Many plants produce minerals composed of silica (also known as opal). These so-called phytoliths (see image above) are known to occlude organic material inside the mineral phase, where it is relatively protected from bacterial or fungal attacks. Despite many efforts over the years, it has proven very difficult to extract this organic material from silica minerals for radiocarbon dating.
We utilized a different approach by dissolving the silica under mild conditions and then extracting the insoluble organic fraction from the phytoliths. After cleaning and graphitization, this organic material was dated. In order to determine whether the dates are reliable or not, phytoliths were tested from a sequence of layers that also contained charred seeds. The results show that the dates are accurate to within 100 years or so, but in some cases, they are identical to the ages of the charred seeds. The cases where they are identical were shown to be those samples that produced a high yield of carbon, indicating that they were composed almost entirely of cellulose. This study was published in Journal of Archaeological Science.
“High temperature” aragonite
Calcite in the form of chalk or limestone decomposes by heating to around 800°C to form calcium oxide. The calcium oxide then hydrates and finally takes up carbon dioxide to form calcite again, but now in the form of plaster or mortar. Even though this reaction sequence is probably one of the most studied chemical reactions in scientific history, and despite its known use in the production of cement and concrete, what has thus far eluded the scientific community is that during this equilibration with water and carbon dioxide, another form of calcium carbonate – called aragonite – is sometimes also produced. The aragonite often transforms into calcite, but in some cases, aragonite can be preserved for millennia in certain layers of archaeological sites.
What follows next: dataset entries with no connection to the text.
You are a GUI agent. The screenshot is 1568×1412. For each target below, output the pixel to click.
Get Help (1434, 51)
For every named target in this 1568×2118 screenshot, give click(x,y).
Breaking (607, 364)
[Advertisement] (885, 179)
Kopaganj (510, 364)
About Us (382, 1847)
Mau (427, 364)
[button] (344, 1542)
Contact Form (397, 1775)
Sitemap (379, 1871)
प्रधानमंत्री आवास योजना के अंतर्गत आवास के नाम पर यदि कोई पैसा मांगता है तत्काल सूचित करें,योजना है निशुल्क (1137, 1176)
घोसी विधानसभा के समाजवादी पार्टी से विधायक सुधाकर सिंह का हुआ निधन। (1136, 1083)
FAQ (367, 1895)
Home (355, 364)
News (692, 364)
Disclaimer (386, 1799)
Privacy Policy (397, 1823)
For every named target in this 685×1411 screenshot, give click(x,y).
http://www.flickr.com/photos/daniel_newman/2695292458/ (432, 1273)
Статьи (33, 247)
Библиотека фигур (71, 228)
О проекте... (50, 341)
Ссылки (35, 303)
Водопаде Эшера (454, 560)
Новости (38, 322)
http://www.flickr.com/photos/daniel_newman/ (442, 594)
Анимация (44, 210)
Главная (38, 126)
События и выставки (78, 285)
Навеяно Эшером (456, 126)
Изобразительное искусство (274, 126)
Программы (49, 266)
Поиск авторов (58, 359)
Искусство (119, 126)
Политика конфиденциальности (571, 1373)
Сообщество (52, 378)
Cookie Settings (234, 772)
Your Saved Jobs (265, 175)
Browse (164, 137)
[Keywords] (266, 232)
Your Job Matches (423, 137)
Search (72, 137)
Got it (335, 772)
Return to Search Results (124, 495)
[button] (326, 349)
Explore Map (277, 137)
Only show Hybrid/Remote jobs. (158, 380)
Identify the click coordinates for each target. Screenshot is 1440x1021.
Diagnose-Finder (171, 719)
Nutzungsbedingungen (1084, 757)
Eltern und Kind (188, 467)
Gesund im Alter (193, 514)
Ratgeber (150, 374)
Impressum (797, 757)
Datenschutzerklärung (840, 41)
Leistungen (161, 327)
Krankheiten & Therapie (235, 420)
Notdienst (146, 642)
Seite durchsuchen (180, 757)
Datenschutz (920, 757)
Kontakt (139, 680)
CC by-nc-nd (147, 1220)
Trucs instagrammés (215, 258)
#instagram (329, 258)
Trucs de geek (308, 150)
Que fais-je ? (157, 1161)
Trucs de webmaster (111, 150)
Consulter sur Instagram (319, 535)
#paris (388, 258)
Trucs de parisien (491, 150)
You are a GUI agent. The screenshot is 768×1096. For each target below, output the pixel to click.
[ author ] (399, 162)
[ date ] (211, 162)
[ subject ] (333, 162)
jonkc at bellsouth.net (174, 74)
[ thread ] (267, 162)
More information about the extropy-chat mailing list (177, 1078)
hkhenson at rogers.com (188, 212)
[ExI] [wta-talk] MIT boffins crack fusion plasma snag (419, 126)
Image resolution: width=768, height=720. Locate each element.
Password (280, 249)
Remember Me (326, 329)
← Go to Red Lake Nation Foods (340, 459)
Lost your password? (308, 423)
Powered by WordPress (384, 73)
After documenting the formation of aragonite in lab conditions and examining its preservation in some archaeological strata, we went on to address the questions of whether or not aragonite can be separated physically from the bulk of the calcite – and if so, will it retain its original radiocarbon signal? The separation required a major effort but was indeed successful, and the radiocarbon dates of the aragonite proved to be reliable. The results of this study were published in Radiocarbon.